Having advanced this definition of SF, I’m now going to make a temporary concession to people who consider it too narrow by relabeling what it covers “classical SF”, or cSF. Those with a little historical awareness of the field will recognize that the classical period began in 1939 with Robert Heinlein’s first publication under John W. Campbell, the then-new editor of Astounding Science Fiction magazine.
Almost anyone with any exposure to SF will recognize that much but not all of what is popularly labeled SF is cSF. The question I will address in the remainder of this essay is: why should we consider cSF normative? What grounds do we have for regarding a work that claims to be SF but is not cSF to be defective SF?
One reason is historical. Previous attempts to abandon the deep norms of cSF while preserving its stage furniture and surface tropes have not aged well. The “New Wave” of the late 1960s and early 1970s was spent by the early 1980s. Later insurgencies within the field, notably the cyberpunks of the late 1980s and early 1990s, retained cSF’s assumption of rational knowability (and all that followed from it) even while trying to radically transform the genre in other ways.
The reason beneath that history is reader response. SF doesn’t exist in a vacuum; people who want fantasies or Westerns or romances know how to find them, and in general the kind of person who can be attracted by the way SF is packaged (spaceships and other high technology on covers, etc.) wants rational knowability and wants to play the kind of game with the author that is characteristic of cSF, even if he or she is not very introspective about that desire and not very good at the game yet.

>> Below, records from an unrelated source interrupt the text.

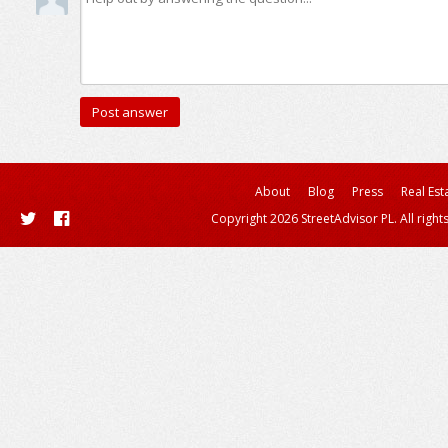
About
Blog
Press
Real Est
Copyright 2026 StreetAdvisor PL. All right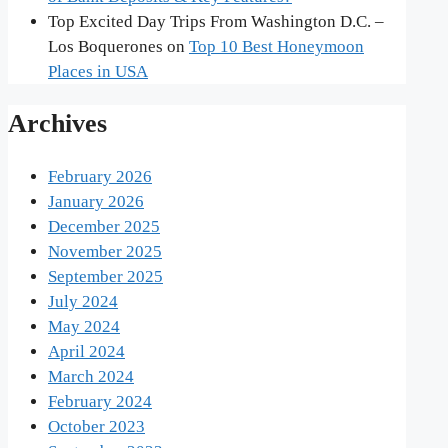
Top Excited Day Trips From Washington D.C. –
Los Boquerones
on
Top 10 Best Honeymoon
Places in USA
Archives
February 2026
January 2026
December 2025
November 2025
September 2025
July 2024
May 2024
April 2024
March 2024
February 2024
October 2023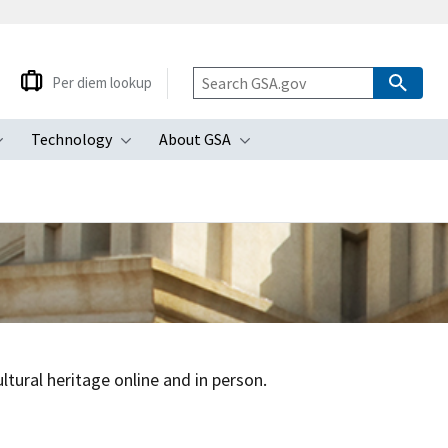
Per diem lookup
Technology
About GSA
ubmenu
Toggle submenu
Toggle submenu
Toggle submenu
tural heritage online and in person.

This is why SF readers – even inexperienced ones – often experience violation of the deep norms of cSF as a kind of dishonesty or malicious subversion. They can tell they’re being cheated of something even if they don’t know quite what. Forty years ago this feeling was often articulated against the New Wave by complaining that its works were “depressing” – which was true, and remains true of a lot of defective SF and anti-SF today, but doesn’t get at the actual root of the problem.